Yeah, sure, fine, whatever...........................nerd.


----------



## Archie Sturmer (Jun 6, 2021)

Available again (not mine) for those who did not already download and print.
https://www.ebay.com/itm/224482527999?campid=5335809022Some of the presented pages look different, this time.


----------



## JLF (Jun 6, 2021)

Men's Single Bar Special - Model #01169 on page 4.  

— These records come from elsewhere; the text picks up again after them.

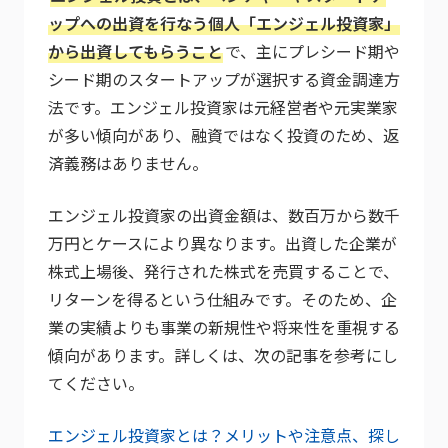
ップへの出資を行なう個人「エンジェル投資家」
から出資してもらうこと
で、主にプレシード期や
シード期のスタートアップが選択する資金調達方
法です。エンジェル投資家は元経営者や元実業家
が多い傾向があり、融資ではなく投資のため、返
済義務はありません。
エンジェル投資家の出資金額は、数百万から数千
万円とケースにより異なります。出資した企業が
株式上場後、発行された株式を売買することで、
リターンを得るという仕組みです。そのため、企
業の実績よりも事業の新規性や将来性を重視する
傾向があります。詳しくは、次の記事を参考にし
てください。
エンジェル投資家とは？メリットや注意点、探し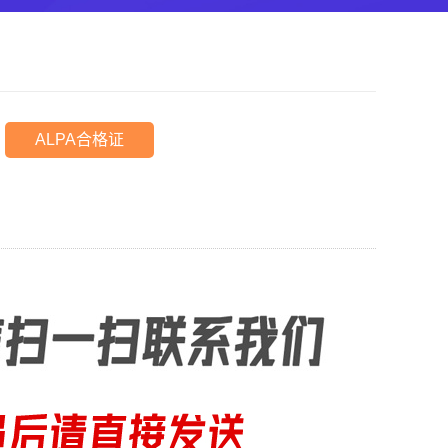
ALPA合格证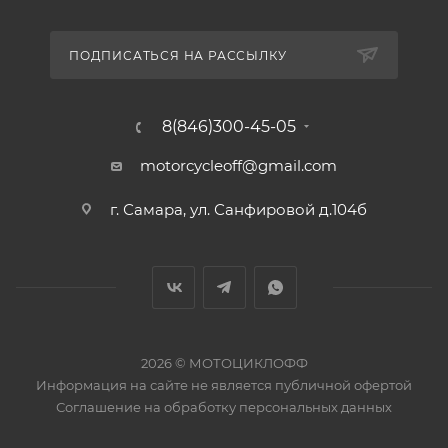
ПОДПИСАТЬСЯ НА РАССЫЛКУ
8(846)300-45-05
motorcycleoff@gmail.com
г. Самара, ул. Санфировой д.104б
2026 © МОТОЦИКЛОФФ
Информация на сайте
не является публичной офертой
Соглашение на
обработку персональных данных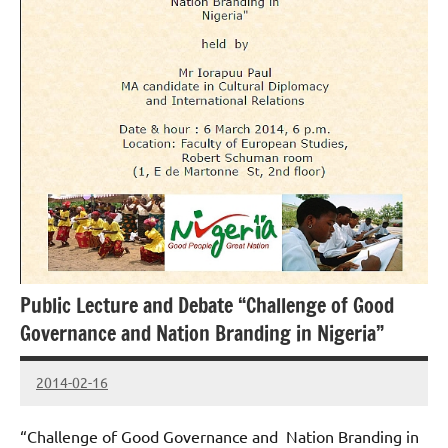
Public Lecture and Debate “Challenge of Good
Governance and Nation Branding in Nigeria”
2014-02-16
cestaf
“Challenge of Good Governance and Nation Branding in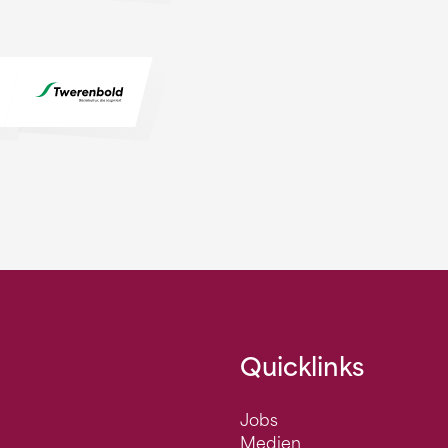
Quicklinks
Jobs
Medien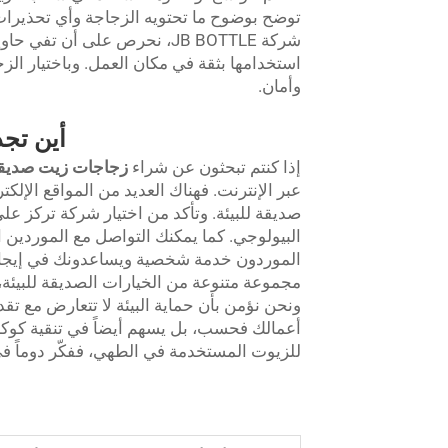
توضح بوضوح ما تحتويه الزجاجة وأي تحذيرات 
شركة JB BOTTLE، نحرص على أن
استخدامها بثقة في مكان العمل. وباختيار ال
وأمان.
أين تجد
إذا كنتم تبحثون عن شراء
زجاجات زيت صديقة 
عبر الإنترنت. فهناك العديد من المواقع الإلك
صديقة للبيئة. وتأكد من اختيار شركة تركز على 
البيولوجي. كما يمكنك التواصل مع الموردين ا
مجموعة متنوعة من الخيارات الصديقة للبيئة، و
ونحن نؤمن بأن حماية البيئة لا تتعارض مع ت
أعمالك فحسب، بل يسهم أيضاً في تنقية كوكب
للزيوت المستخدمة في الطهي، ففكّر دوماً في ا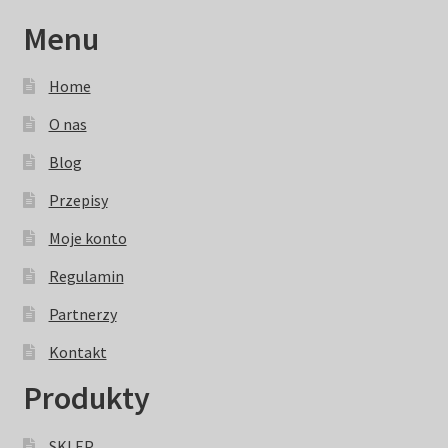
Menu
Home
O nas
Blog
Przepisy
Moje konto
Regulamin
Partnerzy
Kontakt
Produkty
SKLEP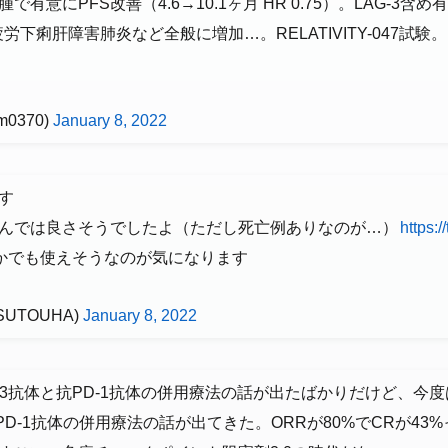
有意にPFS改善（4.6→10.1ヶ月 HR 0.75）。LAG-3
労下痢肝障害肺炎など全般に増加…。RELATIVITY-047試験。
m0370)
January 8, 2022
す
んでは良さそうでしたよ（ただし死亡例ありなのが…）
https:
miaとかでも使えそうなのが気になります
(@SUTOUHA)
January 8, 2022
-3抗体と抗PD-1抗体の併用療法の話が出たばかりだけど、今度はNatu
PD-1抗体の併用療法の話が出てきた。ORRが80%でCRが43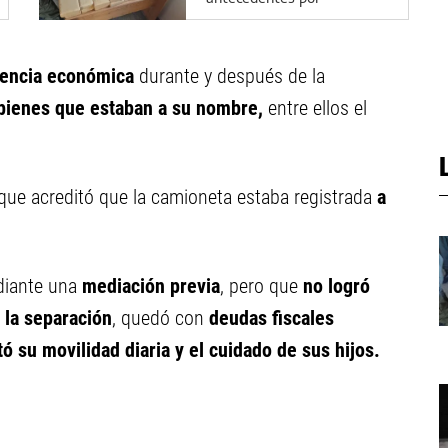
narcotráfico
olencia económica
durante y después de la
bienes que estaban a su nombre,
entre ellos el
que acreditó que la camioneta estaba registrada
a
iante una
mediación previa
, pero que
no logró
s la separación
, quedó con
deudas fiscales
ó su movilidad diaria y el cuidado de sus hijos.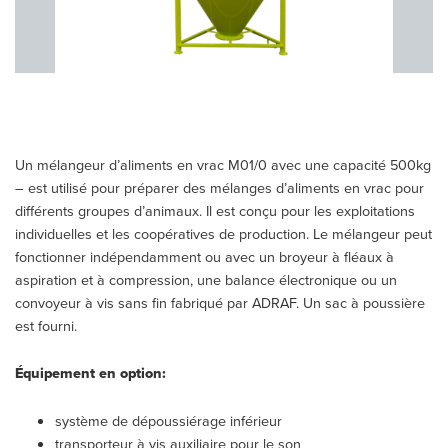
Un mélangeur d’aliments en vrac M01/0 avec une capacité 500kg
– est utilisé pour préparer des mélanges d’aliments en vrac pour
différents groupes d’animaux. Il est conçu pour les exploitations
individuelles et les coopératives de production. Le mélangeur peut
fonctionner indépendamment ou avec un broyeur à fléaux à
aspiration et à compression, une balance électronique ou un
convoyeur à vis sans fin fabriqué par ADRAF. Un sac à poussière
est fourni.
Équipement en option:
système de dépoussiérage inférieur
transporteur à vis auxiliaire pour le son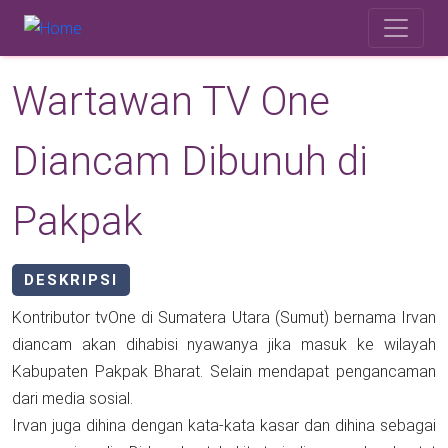
Skip to main content
Safety Corner
Wartawan TV One
Diancam Dibunuh di
Pakpak
DESKRIPSI
Kontributor tvOne di Sumatera Utara (Sumut) bernama Irvan
diancam akan dihabisi nyawanya jika masuk ke wilayah
Kabupaten Pakpak Bharat. Selain mendapat pengancaman
dari media sosial.
Irvan juga dihina dengan kata-kata kasar dan dihina sebagai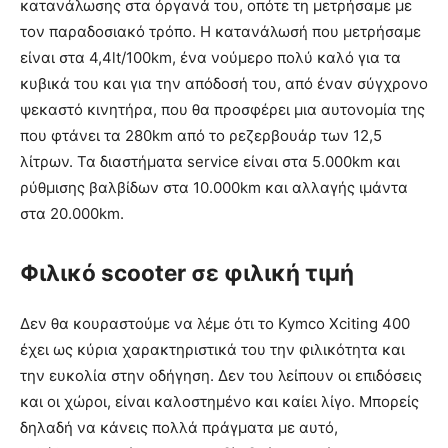
κατανάλωσης στα όργανά του, οπότε τη μετρήσαμε με
τον παραδοσιακό τρόπο. Η κατανάλωσή που μετρήσαμε
είναι στα 4,4lt/100km, ένα νούμερο πολύ καλό για τα
κυβικά του και για την απόδοσή του, από έναν σύγχρονο
ψεκαστό κινητήρα, που θα προσφέρει μια αυτονομία της
που φτάνει τα 280km από το ρεζερβουάρ των 12,5
λίτρων. Τα διαστήματα service είναι στα 5.000km και
ρύθμισης βαλβίδων στα 10.000km και αλλαγής ιμάντα
στα 20.000km.
Φιλικό scooter σε φιλική τιμή
Δεν θα κουραστούμε να λέμε ότι το Kymco Xciting 400
έχει ως κύρια χαρακτηριστικά του την φιλικότητα και
την ευκολία στην οδήγηση. Δεν του λείπουν οι επιδόσεις
και οι χώροι, είναι καλοστημένο και καίει λίγο. Μπορείς
δηλαδή να κάνεις πολλά πράγματα με αυτό,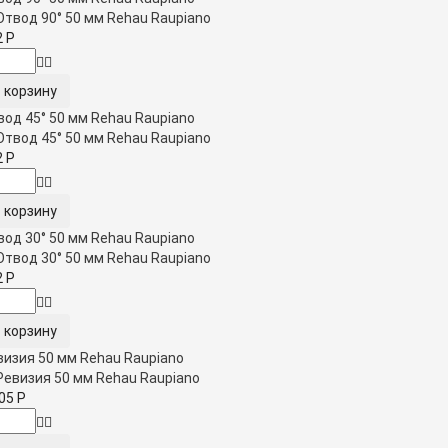
2
Р
вод 45° 50 мм Rehau Raupiano
2
Р
вод 30° 50 мм Rehau Raupiano
2
Р
визия 50 мм Rehau Raupiano
005
Р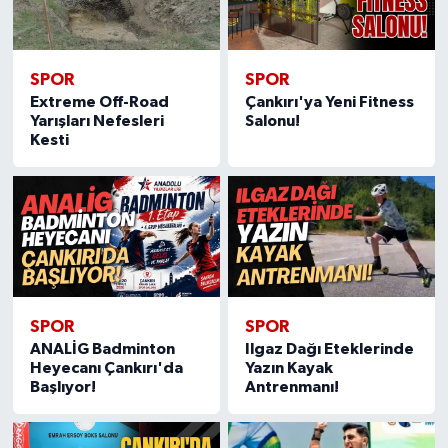
SPOR
SPOR
Extreme Off-Road
Çankırı'ya Yeni Fitness
Yarışları Nefesleri
Salonu!
Kesti
SPOR
SPOR
ANALİG Badminton
Ilgaz Dağı Eteklerinde
Heyecanı Çankırı'da
Yazın Kayak
Başlıyor!
Antrenmanı!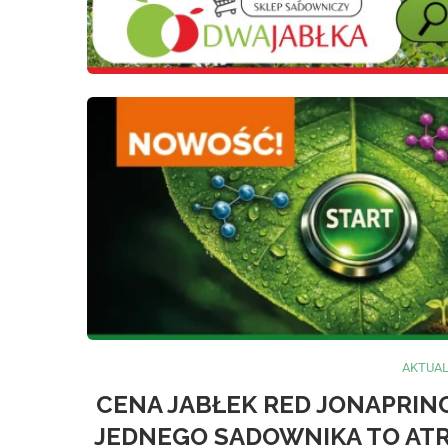
AKTUA
CENA JABŁEK RED JONAPRIN
JEDNEGO SADOWNIKA TO ATR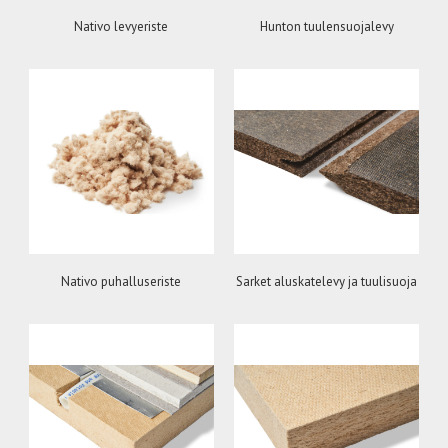
Nativo levyeriste
Hunton tuulensuojalevy
Nativo puhalluseriste
Sarket aluskatelevy ja tuulisuoja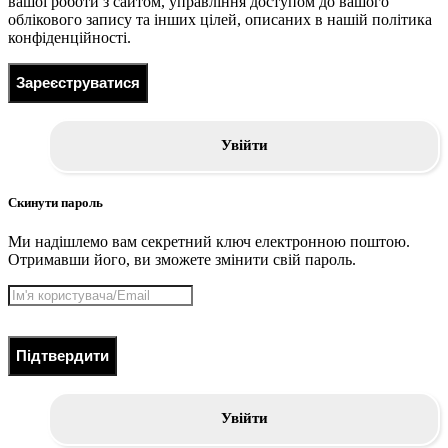
вашої роботи з сайтом, управління доступом до вашого
облікового запису та інших цілей, описаних в нашій політика
конфіденційності.
Зареєструватися
Увійти
Скинути пароль
Ми надішлемо вам секретний ключ електронною поштою.
Отримавши його, ви зможете змінити свій пароль.
Підтвердити
Увійти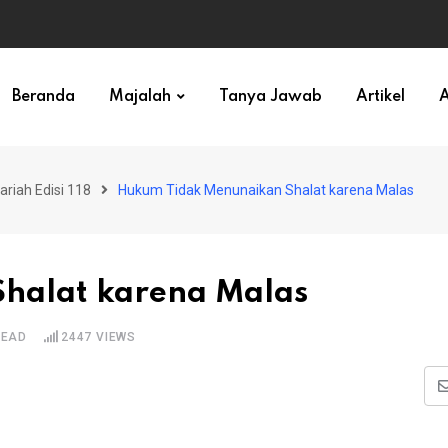
ihan)
Beranda
Majalah
Tanya Jawab
Artikel
A
ariah Edisi 118
Hukum Tidak Menunaikan Shalat karena Malas
halat karena Malas
READ
2447
VIEWS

Interesting that it doesn't have a photo of that model, but I assume its the same bike as my 1942 'camelback'.  Mine was maroon and white under the green and white house paint.  So the colors were around for a few years too.


----------



## bikewhorder (Jun 9, 2021)

So there's a '39 Colson Commander? Any of these unicorns ever show up IRL?


----------



## bikewhorder (Jun 9, 2021)

Thanks for posting this @Archie Sturmer  I got the seller to come back down a bit on the price.  I had to have it to go with my '39 Deluxe model #04369


----------



## Archie Sturmer (Jun 9, 2021)

The thanks should go to @Boris who started this thread.


----------



## Freqman1 (Jun 9, 2021)

bikewhorder said:


> Thanks for posting this @Archie Sturmer  I got the seller to come back down a bit on the price.  I had to have it to go with my '39 Deluxe model #04369
> 
> View attachment 1427273
> 
> View attachment 1427274



What chain ring is on that bike? V/r Shawn


----------



## fordmike65 (Jun 10, 2021)

Freqman1 said:


> What chain ring is on that bike? V/r Shawn



Almost looks like an early Iver. I believe that's the bike "as-found". Here's another pic after a few things were corrected and swapped in.


----------



## Freqman1 (Jun 10, 2021)

Looks like it morphed from a Deluxe to an Imperial with the early stem. They do this to Schwinns all the time! V/r Shawn


----------



## bikewhorder (Jun 10, 2021)

Freqman1 said:


> Looks like it morphed from a Deluxe to an Imperial with the early stem. They do this to Schwinns all the time! V/r Shawn



It's going to be morphed back into a non Imperial.  The bike also came with the original fenders not shown in any of these pictures.


----------